* _YOUR GOAL_:
Search the records below for "изображения" and copy every line it turns up in.
:: MATERIAL PROVIDED
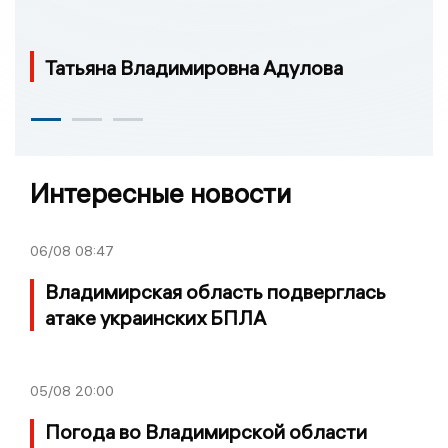
Татьяна Владимировна Адулова
Интересные новости
06/08
08:47
Владимирская область подверглась
атаке украинских БПЛА
05/08
20:00
Погода во Владимирской области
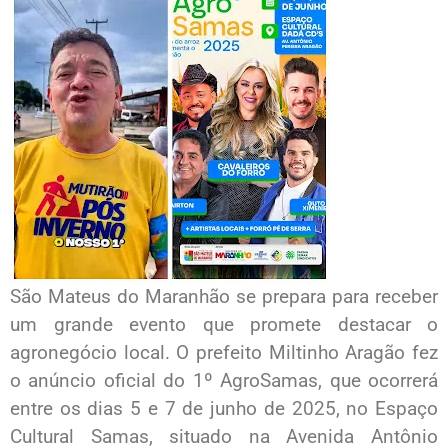
São Mateus do Maranhão se prepara para receber
um grande evento que promete destacar o
agronegócio local. O prefeito Miltinho Aragão fez
o anúncio oficial do 1º AgroSamas, que ocorrerá
entre os dias 5 e 7 de junho de 2025, no Espaço
Cultural Samas, situado na Avenida Antônio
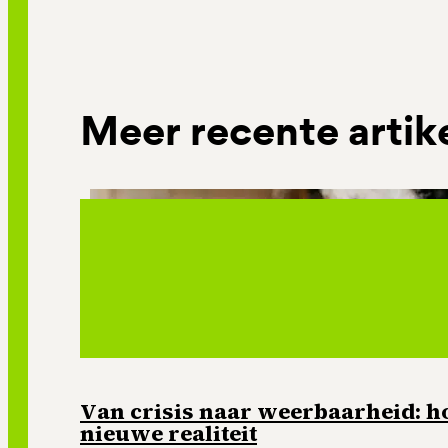
Meer recente artik
Van crisis naar weerbaarheid: ho
nieuwe realiteit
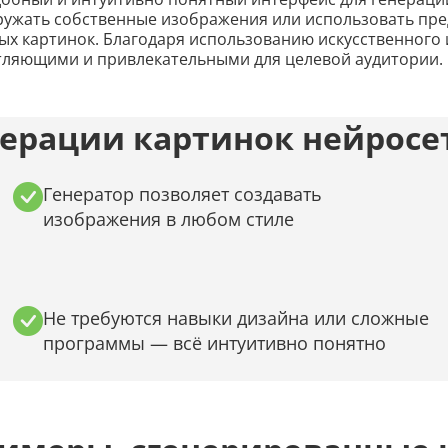
агружать собственные изображения или использовать пр
ых картинок. Благодаря использованию искусственного 
атляющими и привлекательными для целевой аудитории.
ерации картинок нейросет
Генератор позволяет создавать
изображения в любом стиле
Не требуются навыки дизайна или сложные
программы — всё интуитивно понятно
::::
* _ANSWER SPACE_:
агружать собственные изображения или использовать пр
изображения в любом стиле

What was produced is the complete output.